MICHEL MARTIN, HOST:
This is TELL ME MORE from NPR News. I'm Michel Martin. Later in the program we will speak with a man for whom art and politics were intertwined. South African musical great Hugh Masekela will be with us. He talks about his years in exile and how he stays creative after decades of performing. That's later.
But first, we are going to continue our conversation with former Congressman Asa Hutchinson. He recently co-chaired a study examining the treatment of U.S. detainees during the U.S. campaign against al-Qaida. He was also the director of an NRA-funded taskforce on school safety that recommended the hiring of more armed guards in schools, and I asked him where some of the evidence supporting those recommendations comes from.
ASA HUTCHINSON: You take it for what's it worth. The NRA did fund this taskforce, but the taskforce was composed of former Secret Service, former Homeland Security, current experts in school safety that did these assessments and made these recommendations. And so why is this a best practice? Because they reviewed schools.
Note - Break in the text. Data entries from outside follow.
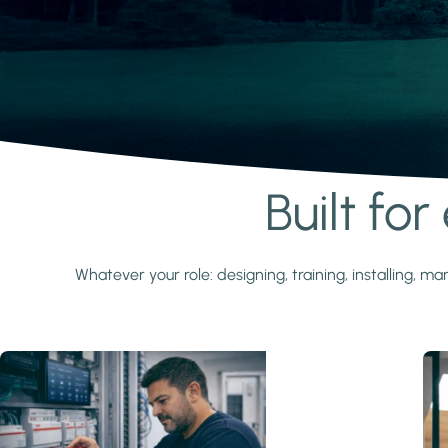
Built fo
Learn more
Whatever your role: designing, training, installing,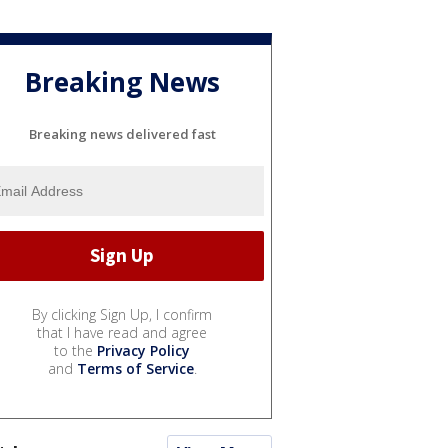
Breaking News
Breaking news delivered fast
By clicking Sign Up, I confirm
that I have read and agree
to the
Privacy Policy
and
Terms of Service
.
They saw the school environment and what was needed and made these recommendations.
You know, for example, whether we want to or not, these schools are making decisions to protect those children. We want to give them the tools that they need.
MARTIN: One of the arguments, though, against this is that environments that have law enforcement personnel handling school safety sometimes are not trained in appropriate behavior for children. They don't understand child development, that that's not their expertise, so that they may not understand what's developmentally appropriate for a 12-year-old, for a 15-year-old, and that as a consequence a number of these schools are finding that more kids are being funneled into the criminal justice system and people are asking, is that better? Does that make us better?
HUTCHINSON: Well, that's a little bit of a side issue there.
MARTIN: Is it?
HUTCHINSON: The...
MARTIN: Is it?
HUTCHINSON: Yes, it is.
MARTIN: How is it a side issue when you consider that, in jurisdictions like Baltimore, you've got a third of the young people already under criminal - young men under criminal justice supervision?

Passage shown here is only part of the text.